25
ケイコはひとり、文化祭準備室に残されたまま、床に座ってぼんやりと曇天の空を見上げた。日が短くなったせいで6時半でもう真っ暗だ。膝の上にレモン柄の古びたブランケットを掛けているが床から伝わる冷気が体の奥を冷やしてしまう。
まだ6時半。さっき時計を見てからまだ15分しか経っていない。
古くなった絵の具が使えなくなったので、足りなくなった分も合わせてアイカが買いに走ってくれた。明かりはそのときアイカが付けてくれたので、動かない足を支えにして壁をよじ登らなくてもいい。
先輩は黒の絵の具で線を全部塗っちゃってください。
アイカの言葉が脳裏にリフレインする。
ついでになにか食べるものも買ってきましょうか。わたしのおごりです。
アイカの笑顔とともに声が耳に残って離れない。
大凧も完成間近だ。いやもう明日が文化祭当日だ。今日中に終わらせないといけない。
校内を見渡しても、装飾はどこのクラスも完了し今は準備が終わった後の余韻を生徒各々が楽しんでいる。
「ちゃんと領収証をもらってくるかしら、あの子」
いや、大丈夫だ。あの子はしっかりしている。自分と違って。
私と違って周りには流されない。素直だけれどあくまで人のためになりたいという彼女自身の意志だ。私とは違う。私はいつも頑固で意固地で、人に弱みを見せたら食われてしまう、そう馬鹿みたいに
そんな私を、アイカは私を信じてくれた。
ギュッ、と自分を抱きしめた。不安になったらいつもやってる癖。
小学生の時の事故の後、夜の病室で1人で寝られないときもこうしてベッドの上でうずくまって自分を抱きしめていた。
リハビリがうまく行かなくて悩んで嫌になって、自室に籠もっていた中学生の時も自分で自分を抱きしめていた。

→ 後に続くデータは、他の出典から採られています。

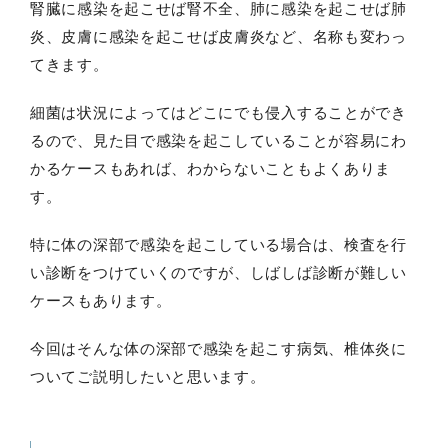
腎臓に感染を起こせば腎不全、肺に感染を起こせば肺
炎、皮膚に感染を起こせば皮膚炎など、名称も変わっ
てきます。
細菌は状況によってはどこにでも侵入することができ
るので、見た目で感染を起こしていることが容易にわ
かるケースもあれば、わからないこともよくありま
す。
特に体の深部で感染を起こしている場合は、検査を行
い診断をつけていくのですが、しばしば診断が難しい
ケースもあります。
今回はそんな体の深部で感染を起こす病気、椎体炎に
ついてご説明したいと思います。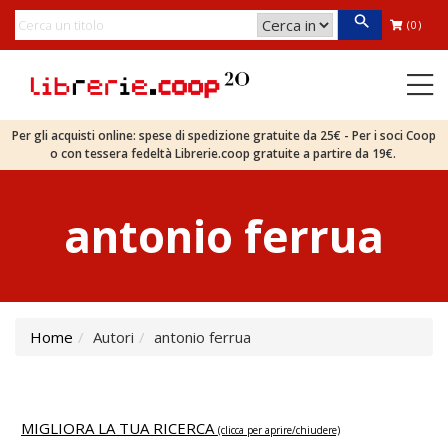
(0)
Per gli acquisti online: spese di spedizione gratuite da 25€ - Per i soci Coop
o con tessera fedeltà Librerie.coop gratuite a partire da 19€.
antonio ferrua
Home
Autori
antonio ferrua
MIGLIORA LA TUA RICERCA
(clicca per aprire/chiudere)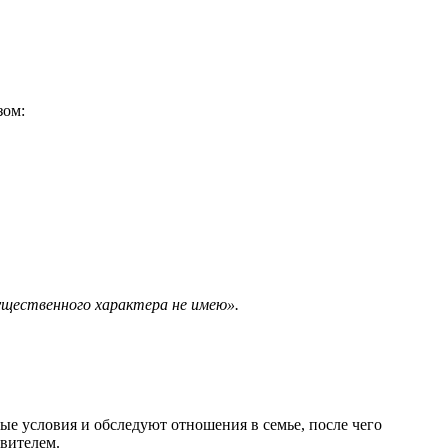
зом:
мущественного характера не имею».
ые условия и обследуют отношения в семье, после чего
вителем.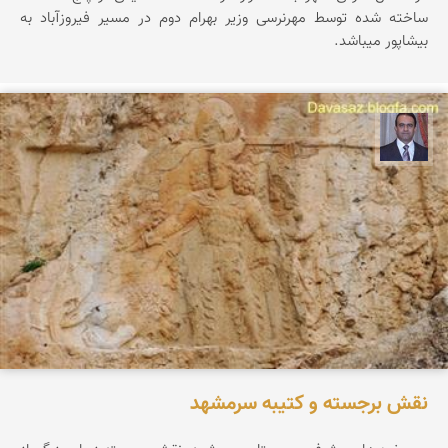
ساخته شده توسط مهرنرسی وزیر بهرام دوم در مسیر فیروزآباد به
بیشاپور میباشد.
نادر چقاجردی
نقش برجسته و کتیبه سرمشهد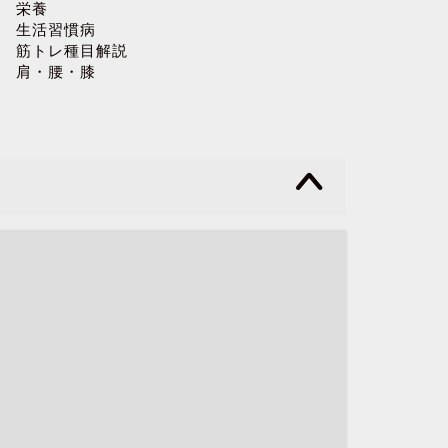
栄養
生活習慣病
筋トレ種目解説
肩・腰・膝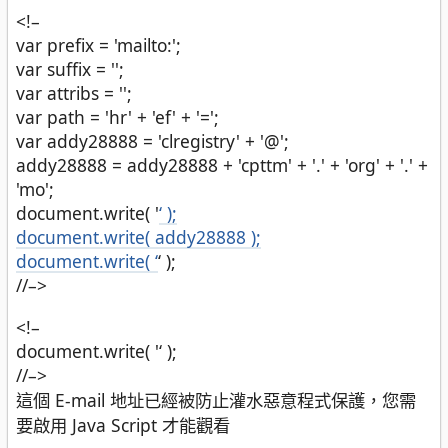
<!–
var prefix = 'mailto:';
var suffix = '';
var attribs = '';
var path = 'hr' + 'ef' + '=';
var addy28888 = 'clregistry' + '@';
addy28888 = addy28888 + 'cpttm' + '.' + 'org' + '.' +
'mo';
document.write( '
‘ );
document.write( addy28888 );
document.write( ‘
‘ );
//–>
<!–
document.write( '
‘ );
//–>
這個 E-mail 地址已經被防止灌水惡意程式保護，您需
要啟用 Java Script 才能觀看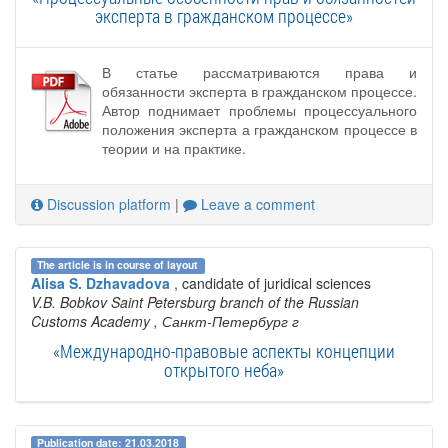
эксперта в гражданском процессе»
В статье рассматриваются права и
обязанности эксперта в гражданском процессе.
Автор поднимает проблемы процессуального
положения эксперта а гражданском процессе в
теории и на практике.
Discussion platform
|
Leave a comment
The article is in course of layout
Alisa S. Dzhavadova
, candidate of juridical sciences
V.B. Bobkov Saint Petersburg branch of the Russian
Customs Academy
, Санкт-Петербург г
«Международно-правовые аспекты концепции
открытого неба»
Publication date: 21.03.2018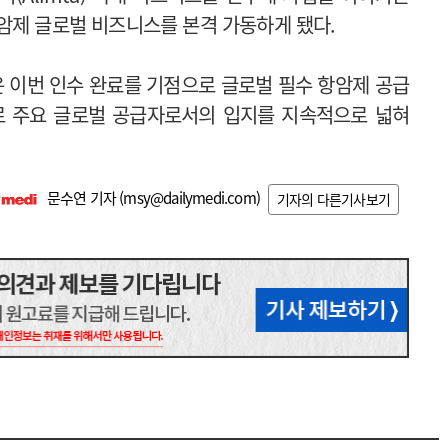
암제 글로벌 비즈니스를 본격 가동하게 됐다.
은 이번 인수 완료를 기점으로 글로벌 필수 항암제 공급
로 주요 글로벌 공급자로서의 입지를 지속적으로 넓혀
문수연 기자 (
msy@dailymedi.com
)
기자의 다른기사보기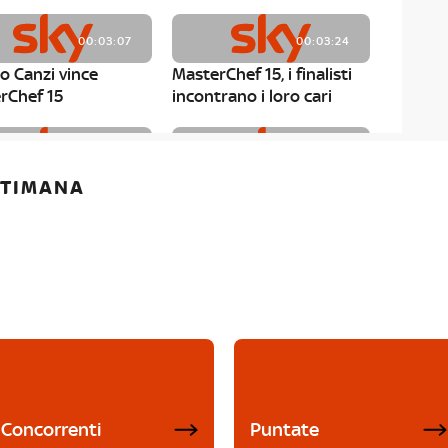
00:03:07
00:03:24
o Canzi vince
MasterChef 15, i finalisti
rChef 15
incontrano i loro cari
00:01:13
00:03:43
ETTIMANA
rChef 15, Matteo
MasterChef 15, Chef
è il primo finalista
Niederkofler ospite alla
Mystery Box
Concorrenti
Puntate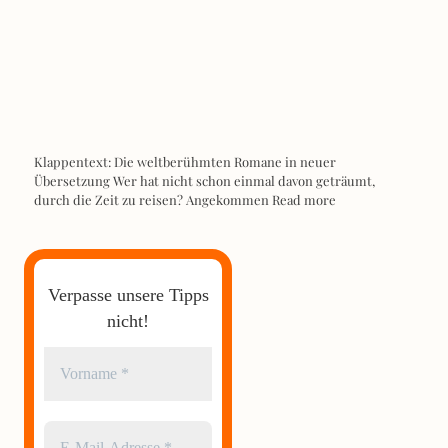
Klappentext: Die weltberühmten Romane in neuer
Übersetzung Wer hat nicht schon einmal davon geträumt,
durch die Zeit zu reisen? Angekommen
Read more
Verpasse unsere Tipps
nicht!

誰もいなくなるのに耐えられなくて、誰かの存在を感じていたくて。
この
この癖は久しぶりだった。そう、アイカに出会ってから自分で自分を抱きしめる、なんてしてこなかった。あの子の笑顔は私を包んでくれる。
先入観なく、障碍者への優しさという偽善でもない。1人の友人として接してくれる。あまつさえ私を「先輩」だなんて呼んでくれる。私にはもったいなさすぎる言葉だ。
大好きだ。
大好きだけれど私の存在は彼女の重しになる。優秀なアイカのことだ。将来は広い世界へ羽ばたいていくだろう。そんな彼女の重しになってはいけない。
特に目立った特技もない車椅子の自分。何かできることをすればいい、と進路相談の先生たちは口をそろえて言うけれど、それは足が動く人間だからこそ言えることだ。
私は、しようとする前にすでに半分のことができないのだ。
いったい自分に何ができるというのだろうか。空っぽの自分が嫌になる。
空っぽで分解してしまいそうなこの細い体をもう一度ぎゅっと抱きしめた。
6時40分。アイカはまだ帰ってこない。